In boron-doped multi-crystalline PERC solar cells carrier traps were investigated by deep level transient spectroscopy after so-called “elevated temperature light –induced degradation” (LeTID). LeTID was carried out in Boron dopped mc-Si PERC solar cells for 30 hours. The current- deep level transient spectroscopy (I-DLTS) signals were detected from the full structure of the solar cells.
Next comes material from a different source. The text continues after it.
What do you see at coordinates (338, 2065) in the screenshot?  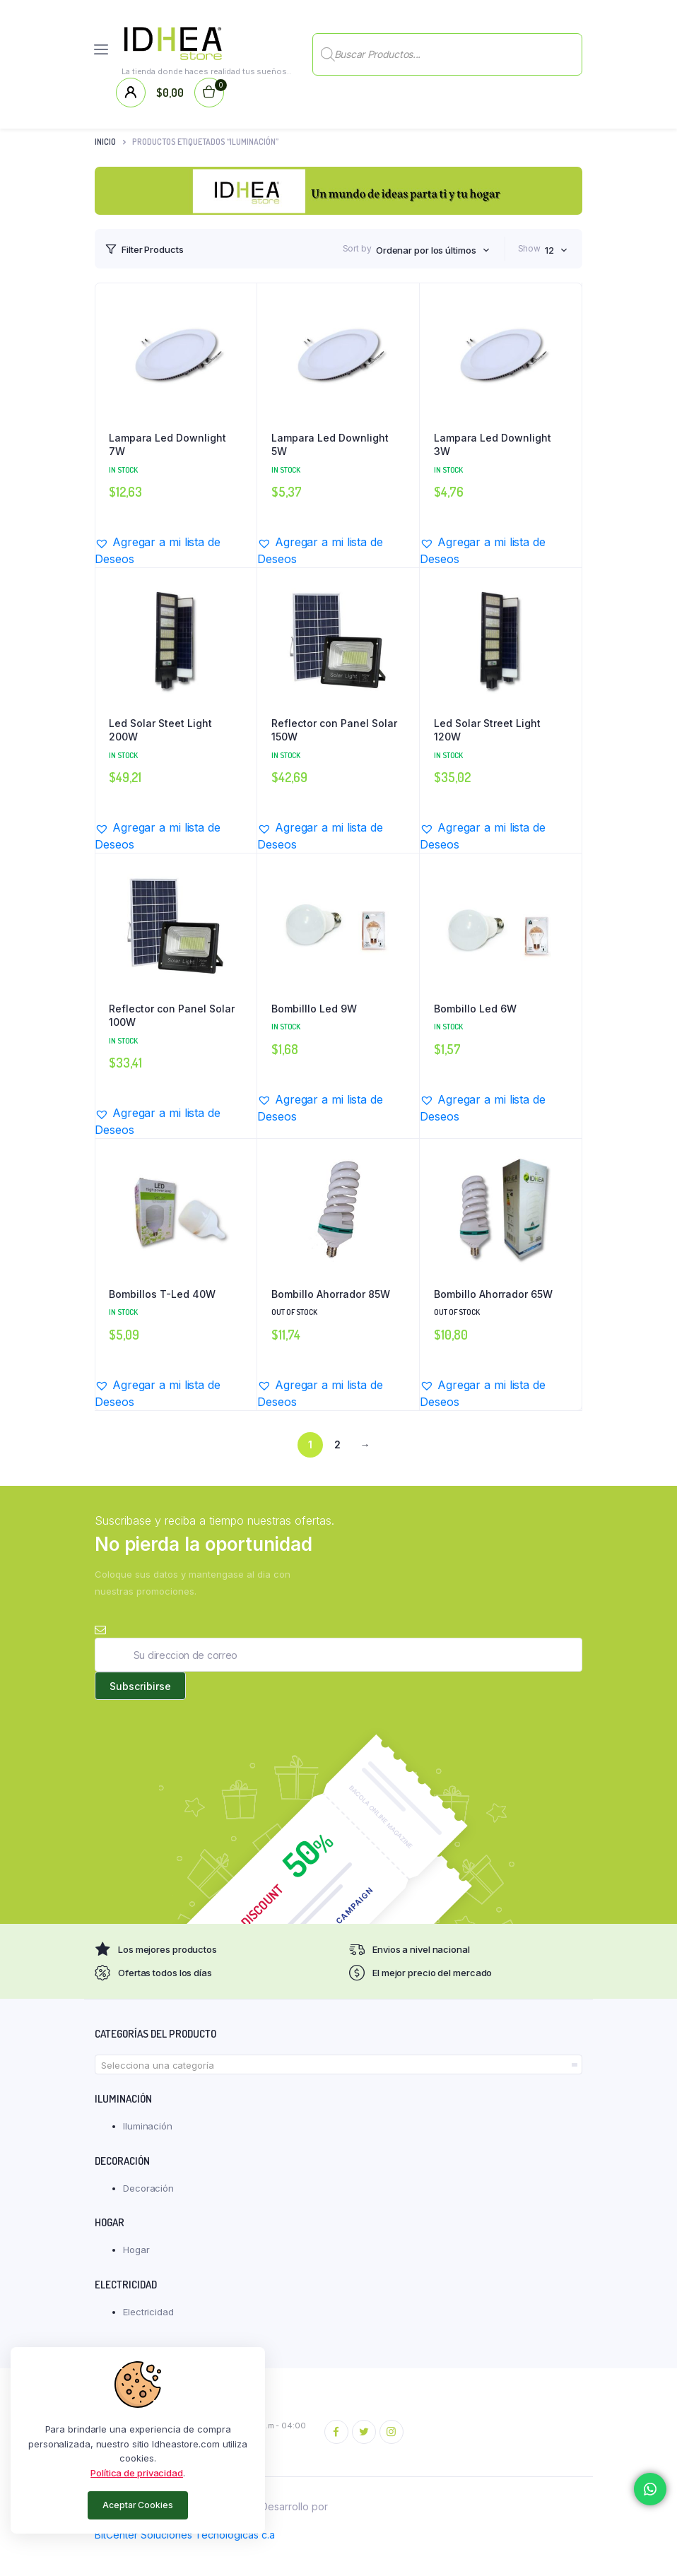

I-DLTS-spectra allow measuring the deep energy levels parameters in large area of the p-n-junction solar cells with high leakage current and relatively large electrical capacitance. Comparing with the as-prepared PERC solar cell, DLTS signal increases in degraded cells which mean the defect concentration rise after light soaking at 70 oC for 30 hours. The apparent trap in an as-prepared and degraded PERC solar cells was related to Fe, with deep energy levels at about Ev + 0.485eV (Fei complex), and Ev + 0.295 eV (Fe-H), and their carrier capture cross-sections in the range of 10-14 – 10-16 cm2. The Fei complex peak with the maximum intensity indicates that it is hardly removed by means of phosphorus diusion gettering and hydrogenation process during PERC solar cell manufacture process. After LeTID, However, it is clear that even though the defect types are similar with those in the asprepared, their percentage changes in the LeTID solar cell. The Fe-H defect increase evidently and becomes the major defect withthe highest concentration after LeTID, which have higher concentration near surface. While Fei concentration decrease from the deep Si bulk to near silicon surface after LeTID. This imply that the Fei may bond with other impurity to form complex, or the nature of Fe defects changes in Si bulk during elevated temperature light soaking. It should be noted that we still can not exclude other transition metal ’s contribution because of their activation energy overlapping with Fe relative defect.